Ausstattung und Personal

Im Krankenhausbereich wurden bereits im Zuge der ersten Infektionswelle Strukturen und Netzwerke geschaffen, um der Lage Herr zu werden. Die Anzahl der Intensivplätze wurde unter anderem aufgestockt und Vorkehrungen getroffen, um planbare Eingriffe zu verschieben. Mit dem Anstieg der zweiten Welle wurde von verschiedenen Seiten die Sorge geäußert, dass in den Krankenhäusern möglicherweise die Kapazitäten bei der Behandlung von COVID-19-Intensivpatienten, die beatmet werden müssen, nicht ausreichen würden.

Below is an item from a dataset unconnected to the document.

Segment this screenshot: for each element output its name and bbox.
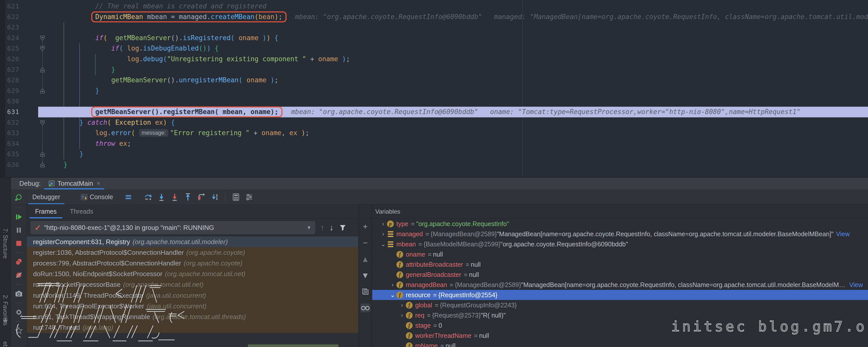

Dabei sei weniger die reine Anzahl der Intensivplätze problematisch, sondern es fehle vielmehr insbesondere an Pflegepersonal, das hierfür speziell ausgebildet sein muss.

GKV wird belastet

Die Ersatzkassen und der vdek haben sich im Verlauf der Krise stets aktiv und konstruktiv eingebracht und erheblich dazu beigetragen, dass das Gesundheitswesen weiterhin funktioniert. Die Kosten für die Krisenbewältigung zusammen mit weiteren Gesetzesänderungen führen dazu, dass die gesetzliche Krankenversicherung (GKV) erheblich belastet wird. Es steht außer Frage, dass die Behandlungskosten für Corona-Patienten übernommen werden. Ebenso, dass mit Rettungsschirmen das Gesundheitswesen aufrechterhalten wird. Fraglich ist allerdings, ob nahezu sämtliche gesundheitsbezogenen Kosten allein der GKV auferlegt werden dürfen. Die Testung von symptomlosen Personen dient etwa dem Bevölkerungsschutz und ist eine staatliche Aufgabe, jenseits der Zuständigkeit der GKV.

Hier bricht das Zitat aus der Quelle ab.